■ **TASK ITEM**: Leaving out the pictures, retype the lines from the beginning of the listing through the line containing "collaboration. Since engineers".

-*-*-

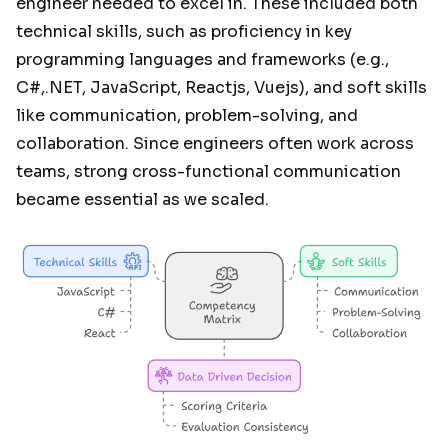
engineer needed to excel in. These included both
technical skills, such as proficiency in key
programming languages and frameworks (e.g.,
C#,.NET, JavaScript, Reactjs, Vuejs), and soft skills
like communication, problem-solving, and
collaboration. Since engineers often work across
teams, strong cross-functional communication
became essential as we scaled.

-*-*-

■ **SOLUTION TO THIS TASK**:
engineer needed to excel in. These included both
technical skills, such as proficiency in key
programming languages and frameworks (e.g.,
C#,.NET, JavaScript, Reactjs, Vuejs), and soft skills
like communication, problem-solving, and
collaboration. Since engineers often work across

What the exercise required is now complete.